Machine Learning Project
Analysis and Comparison:
There are various ways to compare Machine Learning Models. The metric we chose to focus on for this comparison is accuracy. The chart above highlights the 5 models we selected: K Nearest Neighbors (KNN), Logistic Regression (LGR), a Deep Neural Network with 2 hidden layers and Adam Optimizer (NN), Random Forest (RF) and Supported Vector Mchine (SVM). The first aspect to note is that changing the set of features to make a prediction on, does not affect RF or SVM as they both show an unchanged level of accuracy regardless of feature selection, repectively 96% and 97%. The model most affected by the feature slelection is the NN, where out of 30, 7 of the lowest correlated features selected yielded the best performance at 97%. That same correlation-based selection affected the performance of KNN from 97% with all Features down to 94%. Finally, we like the performance of the Logistic Regression the best, as it maintains a good performance with either feature selections.

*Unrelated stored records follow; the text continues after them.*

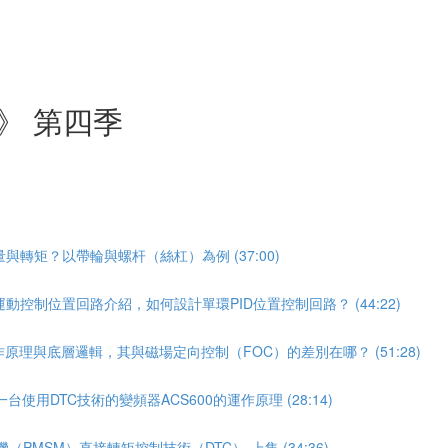
》 第四季
轉矩？以帶輪與螺杆（絲杠）為例 (37:00)
控制位置回路介紹，如何設計單環PID位置控制回路？ (44:22)
原理與底層邏輯，其與磁場定向控制（FOC）的差別在哪？ (51:28)
使用DTC技術的變頻器ACS600的運作原理 (28:14)
PMSM）直接轉矩控制技術（DTC）-上集 (34:36)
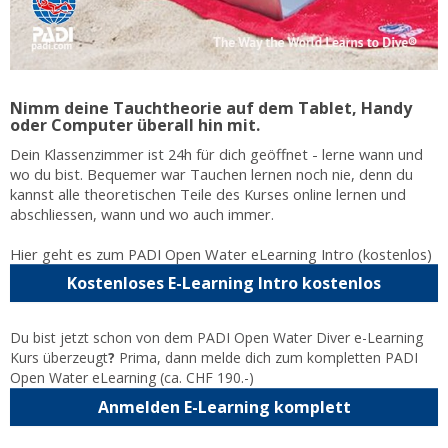
Nimm deine Tauchtheorie auf dem Tablet, Handy
oder Computer überall hin mit.
Dein Klassenzimmer ist 24h für dich geöffnet - lerne wann und
wo du bist. Bequemer war Tauchen lernen noch nie, denn du
kannst alle theoretischen Teile des Kurses online lernen und
abschliessen, wann und wo auch immer.
Hier geht es zum PADI Open Water eLearning Intro (kostenlos)
Kostenloses E-Learning Intro kostenlos
Du bist jetzt schon von dem PADI Open Water Diver e-Learning
Kurs überzeugt
?
Prima, dann melde dich zum kompletten PADI
Open Water eLearning (ca. CHF 190.-)
Anmelden E-Learning komplett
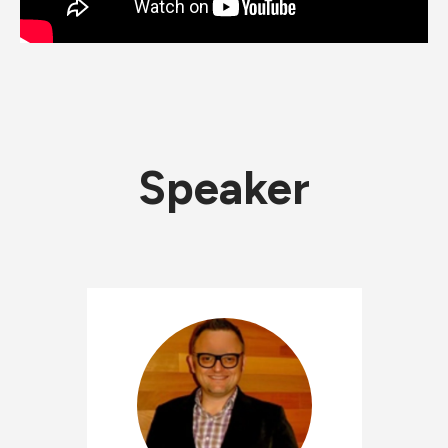
Speaker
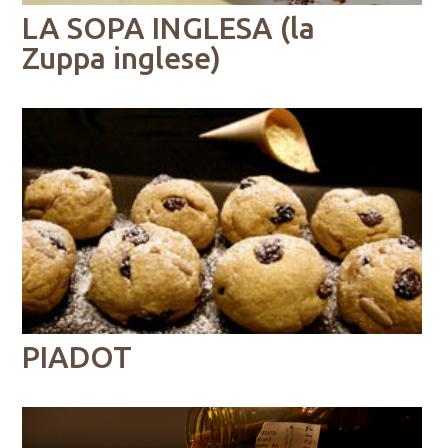
LA SOPA INGLESA (la
Zuppa inglese)
PIADOT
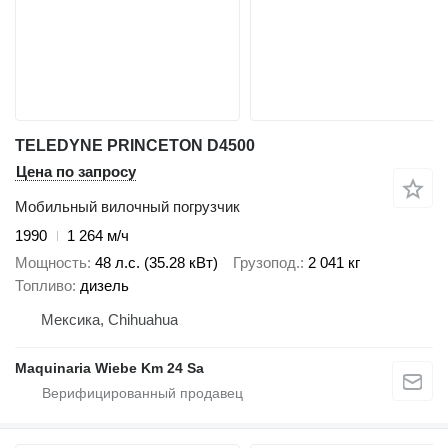
TELEDYNE PRINCETON D4500
Цена по запросу
Мобильный вилочный погрузчик
1990
1 264 м/ч
Мощность
48 л.с. (35.28 кВт)
Грузопод.
2 041 кг
Топливо
дизель
Мексика, Chihuahua
Maquinaria Wiebe Km 24 Sa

Another strategy we have implemented is the KFold Cross Validation with a 10-fold group. The strategy uses an algorithm that, simplified, results in shuffling the dataset in a random manner, then for each group perform a split, fit a model on the training set then evaluate it on the testing set, discard the model and retain the evaluation scores. We applied this methos on three sets of data: dataset with all 30 features, dataset with only SelectKBest selected 7 features and a dataset with only 7 features selected through correlation analysis. The boxplot above is the comparative result of the Correlation-based selection. It shows Logistic Regression and SVM demonstrating the best performance as well as the safest behavior compared to the high variability of the random forest model and KNN.